The Anti-bot Solution to Scrape Everything? Get Your Free API Key! 😎

Web Scraping in JavaScript and Node.js

August 22, 2022 · 12 min read

JavaScript and web scraping are both on the rise. We'll combine them to build a scraper and crawler from scratch using JavaScript in Node.js.

Avoiding blocks is an essential part of website scraping. So we'll also add some features to help in that regard. And finally, we'll parallelize the tasks to go faster with Node.js's event loop.

Follow this tutorial to learn how to web scrape with Node.js and JavaScript!

Prerequisites

You'll need Node.js (or nvm) and npm installed for the code to work. 

After that, install all the necessary libraries by running npm install.
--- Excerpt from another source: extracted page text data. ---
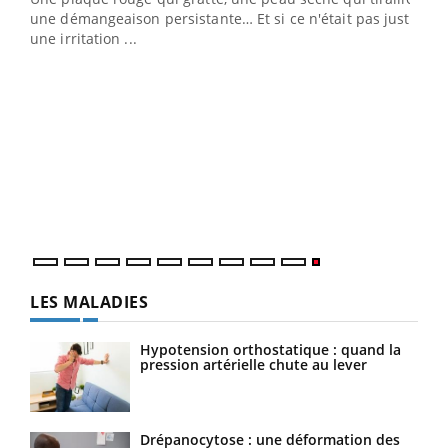
une démangeaison persistante… Et si ce n'était pas juste
une irritation ...
LES MALADIES
Hypotension orthostatique : quand la
pression artérielle chute au lever
Drépanocytose : une déformation des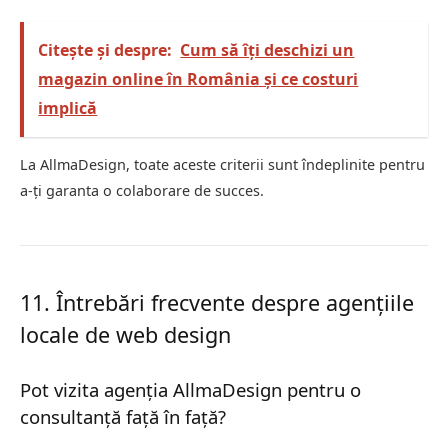
Citește și despre:
Cum să îți deschizi un
magazin online în România și ce costuri
implică
La AllmaDesign, toate aceste criterii sunt îndeplinite pentru
a-ți garanta o colaborare de succes.
11. Întrebări frecvente despre agențiile
locale de web design
Pot vizita agenția AllmaDesign pentru o
consultanță față în față?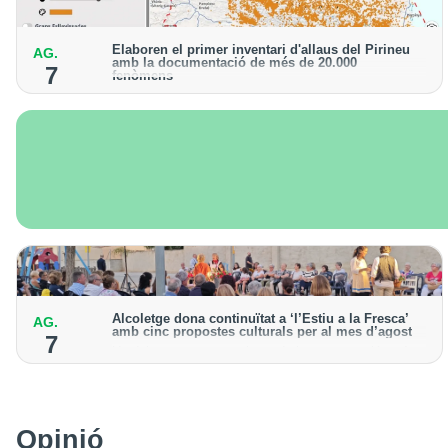
Elaboren el primer inventari d'allaus del Pirineu
AG.
amb la documentació de més de 20.000
7
fenòmens
Obra de l'Institut Cartogràfic i Geològic de Catalunya,
amb dades a partir del 1427
Alcoletge dona continuïtat a ‘l’Estiu a la Fresca’
AG.
amb cinc propostes culturals per al mes d’agost
7
Un dels grans protagonistes de la programació serà
l’astronomia amb ‘Alcoletge mira al cel’
Opinió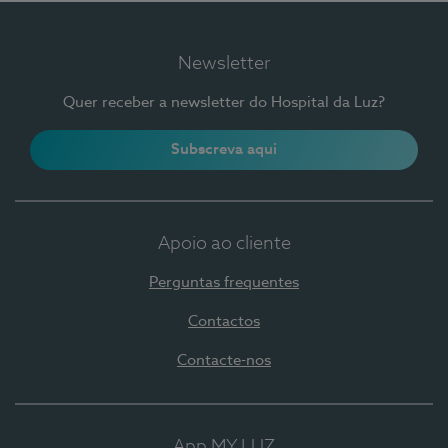
Newsletter
Quer receber a newsletter do Hospital da Luz?
Subscreva aqui
Apoio ao cliente
Perguntas frequentes
Contactos
Contacte-nos
App MY LUZ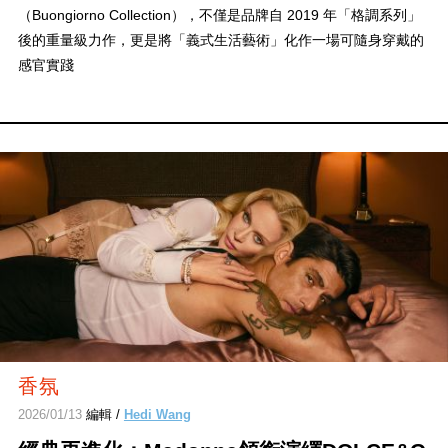
（Buongiorno Collection），不僅是品牌自 2019 年「格調系列」
後的重量級力作，更是將「義式生活藝術」化作一場可隨身穿戴的
感官實踐
香氛
2026/01/13
編輯 /
Hedi Wang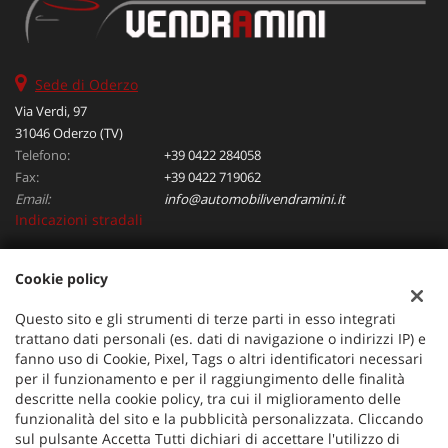
Sede di Oderzo
Via Verdi, 97
31046 Oderzo (TV)
Telefono:
+39 0422 284058
Fax:
+39 0422 719062
Email:
info@automobilivendramini.it
Indicazioni stradali
Cookie policy
Dati fiscali:
Automobili Vendramini srl
Questo sito e gli strumenti di terze parti in esso integrati
Via Verdi, 97, Oderzo (TV)
trattano dati personali (es. dati di navigazione o indirizzi IP) e
C.F/P.IVA:
04823130267
fanno uso di Cookie, Pixel, Tags o altri identificatori necessari
per il funzionamento e per il raggiungimento delle finalità
Registro delle imprese:
TV
descritte nella cookie policy, tra cui il miglioramento delle
funzionalità del sito e la pubblicità personalizzata. Cliccando
sul pulsante Accetta Tutti dichiari di accettare l'utilizzo di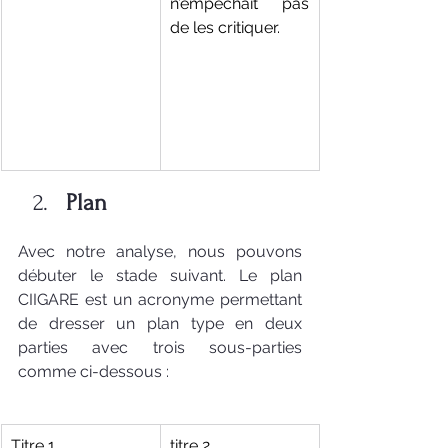
n’empêchait pas 
de les critiquer. 
Plan
Avec notre analyse, nous pouvons 
débuter le stade suivant. Le plan 
CIIGARE est un acronyme permettant 
de dresser un plan type en deux 
parties avec trois sous-parties 
comme ci-dessous : 
Titre 1
titre 2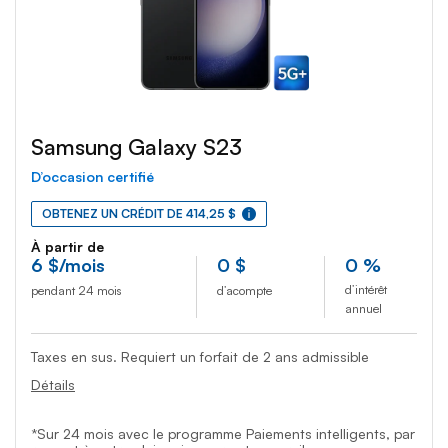
Samsung Galaxy S23
D’occasion certifié
OBTENEZ UN CRÉDIT DE 414,25 $
À partir de
6
$
/mois
0
$
0 %
d’intérêt
pendant 24 mois
d’acompte
annuel
Taxes en sus. Requiert un forfait de 2 ans admissible
Détails
*Sur 24 mois avec le programme Paiements intelligents, par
It'll create a package.json file with all the dependencies.

npm init -y 
npm install axios cheerio playwright

Introduction to JS Scraping Tools

We're using Node.js v12, but you can always check the compatibility of each feature.

Axios is a "promise-based HTTP client" that we'll use to get the HTML from a URL. It allows several options, such as headers and proxies, which we'll cover later. If you use TypeScript, they include "definitions and a type guard for Axios errors."

Cheerio is a "fast, flexible & lean implementation of core jQuery" JavaScript library. It lets us find DOM nodes using selectors, get text or attributes, and many other things. We'll pass the HTML to Cheerio and then query it to extract data. Just as we would in a browser environment.

Playwright "is a Node.js library to automate Chromium, Firefox, and WebKit with a single API." When Axios isn't enough, we'll get the HTML using a headless browser. It'll then parse the content, execute JavaScript and wait for the async content to load.

Is Node.js Good for Web Scraping?

As you've seen above, tools are available, and the technology is consolidated. All of them are widely used and properly maintained.

Furthermore, there are several alternatives to each of them. And many more focused on one task, such as table-scraper. The JavaScript web scraping ecosystem is huge!

How to Web Scrape with JavaScript?

The first thing we need is the HTML. We installed Axios for that, and its usage is straightforward. 

We'll use scrapeme.live as an example, a fake web page prepared for scraping.

const axios = require('axios'); 
axios.get('https://scrapeme.live/shop/') 
	.then(({ data }) => console.log(data));

Nice! Then, we can query the two things we want using Cheerio: pagination links and products. 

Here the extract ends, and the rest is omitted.